Labour Markets, Institutions and Inequality

Labour Markets, Institutions and Inequality

Building Just Societies in the 21st Century

Edited by Janine Berg

Labour market institutions, including collective bargaining, the regulation of employment contracts and social protection policies, are instrumental for improving the well-being of workers, their families and society. In many countries, these institutions have been eroded, whilst in other countries they do not exist at all.

Chapter 14: Labour market inequality between youth and adults: a special case?

Gerhard Reinecke and Damian Grimshaw

Subjects: development studies, development economics, economics and finance, development economics, labour economics, social policy and sociology, labour policy

Extract

Inequality between youth (defined here as persons aged 15 to 24 years old) and adults is a key characteristic of labour markets worldwide.

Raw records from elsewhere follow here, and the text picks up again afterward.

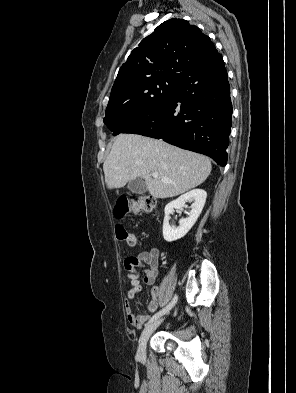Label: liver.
<instances>
[{
  "label": "liver",
  "instance_id": "6515ba94",
  "mask_svg": "<svg viewBox=\"0 0 296 393\" xmlns=\"http://www.w3.org/2000/svg\"><path fill=\"white\" fill-rule=\"evenodd\" d=\"M211 169L210 160L203 155L137 134L118 135L103 164L108 189L122 188L140 177L150 195L160 199L197 187L207 179ZM152 173L159 177L152 178Z\"/></svg>",
  "mask_w": 296,
  "mask_h": 393
}]
</instances>
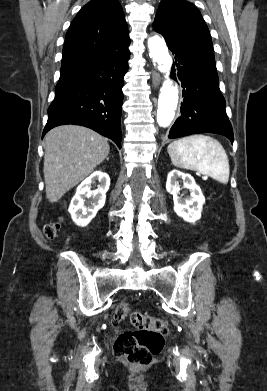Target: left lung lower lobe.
Returning <instances> with one entry per match:
<instances>
[{
	"instance_id": "1",
	"label": "left lung lower lobe",
	"mask_w": 267,
	"mask_h": 391,
	"mask_svg": "<svg viewBox=\"0 0 267 391\" xmlns=\"http://www.w3.org/2000/svg\"><path fill=\"white\" fill-rule=\"evenodd\" d=\"M174 54L171 78L182 82L184 97L181 115L168 138L196 133H215L233 142V129L225 112V99L219 89L216 63L206 54L166 42Z\"/></svg>"
}]
</instances>
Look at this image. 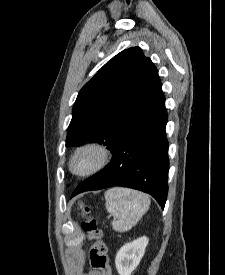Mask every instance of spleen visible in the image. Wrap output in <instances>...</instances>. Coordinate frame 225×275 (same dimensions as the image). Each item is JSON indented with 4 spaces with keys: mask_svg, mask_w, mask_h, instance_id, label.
Here are the masks:
<instances>
[{
    "mask_svg": "<svg viewBox=\"0 0 225 275\" xmlns=\"http://www.w3.org/2000/svg\"><path fill=\"white\" fill-rule=\"evenodd\" d=\"M106 210L114 217L116 232H127L142 218L150 206L149 197L136 190L115 187L105 192Z\"/></svg>",
    "mask_w": 225,
    "mask_h": 275,
    "instance_id": "spleen-1",
    "label": "spleen"
}]
</instances>
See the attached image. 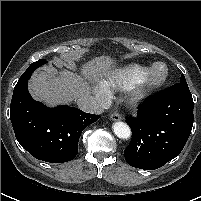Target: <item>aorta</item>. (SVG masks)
I'll return each instance as SVG.
<instances>
[{"label": "aorta", "mask_w": 201, "mask_h": 201, "mask_svg": "<svg viewBox=\"0 0 201 201\" xmlns=\"http://www.w3.org/2000/svg\"><path fill=\"white\" fill-rule=\"evenodd\" d=\"M113 131L115 135L121 139H128L131 136V129L124 122H115L113 124Z\"/></svg>", "instance_id": "1"}]
</instances>
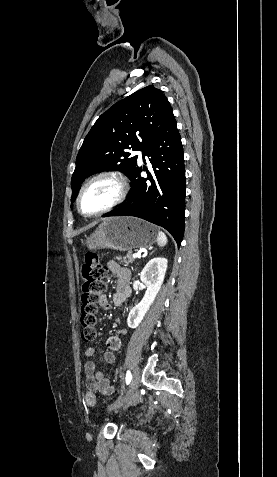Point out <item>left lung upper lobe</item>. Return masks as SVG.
I'll list each match as a JSON object with an SVG mask.
<instances>
[{
    "mask_svg": "<svg viewBox=\"0 0 277 477\" xmlns=\"http://www.w3.org/2000/svg\"><path fill=\"white\" fill-rule=\"evenodd\" d=\"M174 117L161 90L149 85L120 100L95 122L78 152L71 179L74 202L80 184L102 170H119L131 177L138 169V156L149 140Z\"/></svg>",
    "mask_w": 277,
    "mask_h": 477,
    "instance_id": "5c2ea615",
    "label": "left lung upper lobe"
}]
</instances>
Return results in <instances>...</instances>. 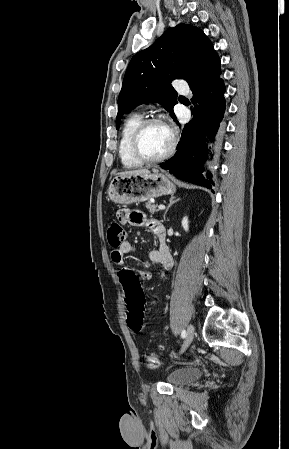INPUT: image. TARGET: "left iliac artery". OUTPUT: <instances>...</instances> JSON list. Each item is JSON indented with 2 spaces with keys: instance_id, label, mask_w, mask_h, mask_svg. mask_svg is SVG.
<instances>
[{
  "instance_id": "1",
  "label": "left iliac artery",
  "mask_w": 289,
  "mask_h": 449,
  "mask_svg": "<svg viewBox=\"0 0 289 449\" xmlns=\"http://www.w3.org/2000/svg\"><path fill=\"white\" fill-rule=\"evenodd\" d=\"M181 337H182V338H185V337H186V331H185V330H182V332H181Z\"/></svg>"
}]
</instances>
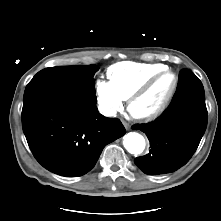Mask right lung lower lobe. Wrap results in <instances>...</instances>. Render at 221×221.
Wrapping results in <instances>:
<instances>
[{
	"label": "right lung lower lobe",
	"mask_w": 221,
	"mask_h": 221,
	"mask_svg": "<svg viewBox=\"0 0 221 221\" xmlns=\"http://www.w3.org/2000/svg\"><path fill=\"white\" fill-rule=\"evenodd\" d=\"M95 94L51 86L26 88L22 127L36 160L66 177L86 174L103 148L126 130L119 119L99 114Z\"/></svg>",
	"instance_id": "obj_1"
}]
</instances>
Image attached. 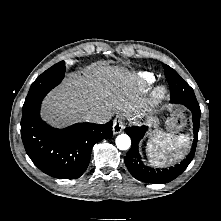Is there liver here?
<instances>
[{
	"mask_svg": "<svg viewBox=\"0 0 221 221\" xmlns=\"http://www.w3.org/2000/svg\"><path fill=\"white\" fill-rule=\"evenodd\" d=\"M136 93V81L127 70L95 63L53 90L43 101L42 116L58 127L89 120L90 113L98 115L91 120L105 123L114 111L135 110Z\"/></svg>",
	"mask_w": 221,
	"mask_h": 221,
	"instance_id": "1",
	"label": "liver"
}]
</instances>
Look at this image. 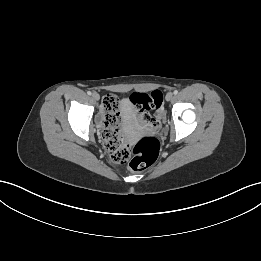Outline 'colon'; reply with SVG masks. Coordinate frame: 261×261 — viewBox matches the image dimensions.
Masks as SVG:
<instances>
[{
  "label": "colon",
  "mask_w": 261,
  "mask_h": 261,
  "mask_svg": "<svg viewBox=\"0 0 261 261\" xmlns=\"http://www.w3.org/2000/svg\"><path fill=\"white\" fill-rule=\"evenodd\" d=\"M129 104H134L132 112L139 121L153 129H158L163 120L164 108L162 93L154 90L150 93L135 92L126 97ZM104 122L102 137L110 159L115 164L128 163L133 171H143L151 166L159 155L160 144L154 137H144L134 145L128 144L121 133L118 100L113 95L103 99ZM152 109V115L150 110Z\"/></svg>",
  "instance_id": "5ec220e1"
}]
</instances>
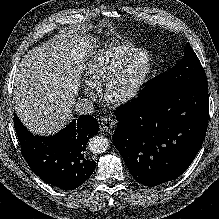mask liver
Listing matches in <instances>:
<instances>
[{
    "label": "liver",
    "mask_w": 219,
    "mask_h": 219,
    "mask_svg": "<svg viewBox=\"0 0 219 219\" xmlns=\"http://www.w3.org/2000/svg\"><path fill=\"white\" fill-rule=\"evenodd\" d=\"M90 37L63 32L29 51L15 74V110L27 129L39 135L62 130L72 119L83 55Z\"/></svg>",
    "instance_id": "1"
}]
</instances>
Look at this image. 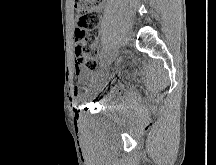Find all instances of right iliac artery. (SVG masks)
<instances>
[{
	"label": "right iliac artery",
	"mask_w": 216,
	"mask_h": 165,
	"mask_svg": "<svg viewBox=\"0 0 216 165\" xmlns=\"http://www.w3.org/2000/svg\"><path fill=\"white\" fill-rule=\"evenodd\" d=\"M115 45H116V44H115L114 42H113L111 45H108V46L110 47V48L108 49L109 52H108V54L106 55L108 58L114 54Z\"/></svg>",
	"instance_id": "1"
}]
</instances>
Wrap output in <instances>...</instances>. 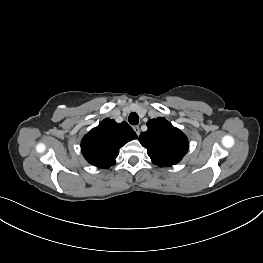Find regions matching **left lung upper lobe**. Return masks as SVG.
Segmentation results:
<instances>
[{"instance_id": "1", "label": "left lung upper lobe", "mask_w": 263, "mask_h": 263, "mask_svg": "<svg viewBox=\"0 0 263 263\" xmlns=\"http://www.w3.org/2000/svg\"><path fill=\"white\" fill-rule=\"evenodd\" d=\"M148 130L139 136L152 162L166 167L177 164L188 151L187 137L165 118L147 122Z\"/></svg>"}]
</instances>
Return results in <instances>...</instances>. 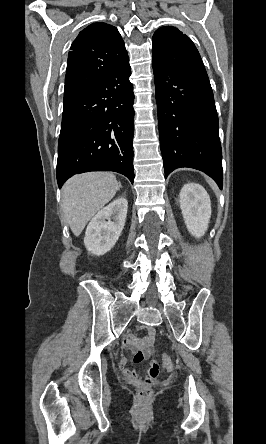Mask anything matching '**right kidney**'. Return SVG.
<instances>
[{
	"instance_id": "1",
	"label": "right kidney",
	"mask_w": 266,
	"mask_h": 444,
	"mask_svg": "<svg viewBox=\"0 0 266 444\" xmlns=\"http://www.w3.org/2000/svg\"><path fill=\"white\" fill-rule=\"evenodd\" d=\"M127 210V200L119 197L93 217L84 238L85 247L90 253L99 256L111 250L121 235Z\"/></svg>"
}]
</instances>
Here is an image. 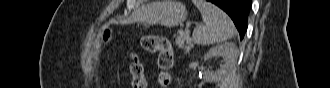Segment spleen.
I'll list each match as a JSON object with an SVG mask.
<instances>
[{"label": "spleen", "mask_w": 330, "mask_h": 88, "mask_svg": "<svg viewBox=\"0 0 330 88\" xmlns=\"http://www.w3.org/2000/svg\"><path fill=\"white\" fill-rule=\"evenodd\" d=\"M199 9L204 26L196 27L193 40L199 45H211L232 38L235 27L228 15L216 5L205 0H193Z\"/></svg>", "instance_id": "3e777b00"}]
</instances>
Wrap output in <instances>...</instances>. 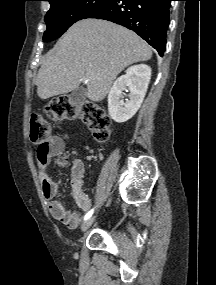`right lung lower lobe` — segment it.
I'll return each instance as SVG.
<instances>
[{
    "label": "right lung lower lobe",
    "mask_w": 216,
    "mask_h": 285,
    "mask_svg": "<svg viewBox=\"0 0 216 285\" xmlns=\"http://www.w3.org/2000/svg\"><path fill=\"white\" fill-rule=\"evenodd\" d=\"M171 0H111L86 18H99L132 29L163 56Z\"/></svg>",
    "instance_id": "obj_1"
}]
</instances>
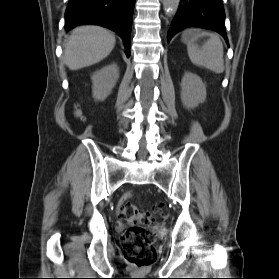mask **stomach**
<instances>
[{
  "mask_svg": "<svg viewBox=\"0 0 279 279\" xmlns=\"http://www.w3.org/2000/svg\"><path fill=\"white\" fill-rule=\"evenodd\" d=\"M197 32L196 31H186L183 36H182V40L185 42V43H189L195 36H197ZM198 38V37H197Z\"/></svg>",
  "mask_w": 279,
  "mask_h": 279,
  "instance_id": "1",
  "label": "stomach"
}]
</instances>
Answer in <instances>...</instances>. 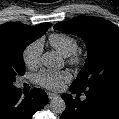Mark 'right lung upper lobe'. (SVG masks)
I'll return each instance as SVG.
<instances>
[{
	"label": "right lung upper lobe",
	"instance_id": "obj_1",
	"mask_svg": "<svg viewBox=\"0 0 119 119\" xmlns=\"http://www.w3.org/2000/svg\"><path fill=\"white\" fill-rule=\"evenodd\" d=\"M51 26V23H42L37 26H28L18 23H5L0 25V45L3 44L10 36L23 33L26 35H32L41 37L46 30ZM6 91L0 90V96Z\"/></svg>",
	"mask_w": 119,
	"mask_h": 119
}]
</instances>
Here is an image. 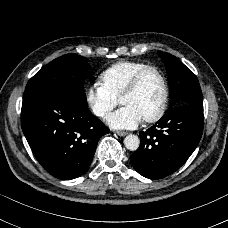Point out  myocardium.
Masks as SVG:
<instances>
[{"label":"myocardium","instance_id":"obj_1","mask_svg":"<svg viewBox=\"0 0 228 228\" xmlns=\"http://www.w3.org/2000/svg\"><path fill=\"white\" fill-rule=\"evenodd\" d=\"M149 72L157 73L159 75V77L161 78L163 87H164V99H163V103H162L161 107L159 108V110L155 114L143 118V120L145 122L152 123V122L159 121L165 115V113L168 109V106H169V101H170V88H169L168 80H167V77L165 76L164 72L159 67L154 66V65H149V66L141 69L140 71H138L135 74V76L132 78L129 85L123 91L121 98H120V102L123 103V100L126 96L132 94L133 92H135L138 89L141 81Z\"/></svg>","mask_w":228,"mask_h":228}]
</instances>
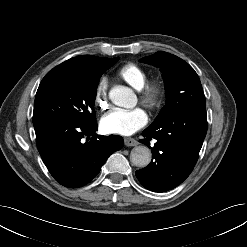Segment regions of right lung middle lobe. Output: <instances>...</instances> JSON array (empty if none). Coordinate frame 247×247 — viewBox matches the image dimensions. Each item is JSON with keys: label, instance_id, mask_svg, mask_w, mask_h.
Wrapping results in <instances>:
<instances>
[{"label": "right lung middle lobe", "instance_id": "right-lung-middle-lobe-1", "mask_svg": "<svg viewBox=\"0 0 247 247\" xmlns=\"http://www.w3.org/2000/svg\"><path fill=\"white\" fill-rule=\"evenodd\" d=\"M118 60L119 57L104 58L91 75L46 74L36 93L33 125L50 121L95 122L94 101L99 79Z\"/></svg>", "mask_w": 247, "mask_h": 247}]
</instances>
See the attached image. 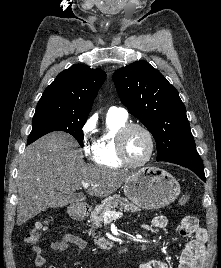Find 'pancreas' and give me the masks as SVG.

In almost all countries, the youth unemployment rate is more than twice the adult rate, the risk of precarious conditions of employment tends to be higher and wages tend to be lower. Moreover, during economic crises, young workers are disproportionately affected because of their precarious labour market integration. In the absence of effective policy intervention and decent labour market opportunities, the difficulties faced by young people are likely to mushroom into wider problems for economy and society, with several countries during the current economic crisis warning of a lost generation, undermining countries’ growth potential and routes out of poverty (Scarpetta et al., 2010; ILO, 2013). Nevertheless, unlike other types of inequality analysed in this book, inequality between youth and adults is not necessarily undesirable per se: for example, higher unemployment rates might reflect an unavoidable process of ‘job shopping’ as part of the transition between the educational system and the labour market, at least in countries with a significant formal labour segment. Moreover, lower wages may be a seemingly fair reflection of young people’s relatively limited work experience and on-the-job training. At stake, therefore, is the question of what level and forms of labour market inequality ought to be tolerated and what types of institutional interventions are most appropriate in the particular country context.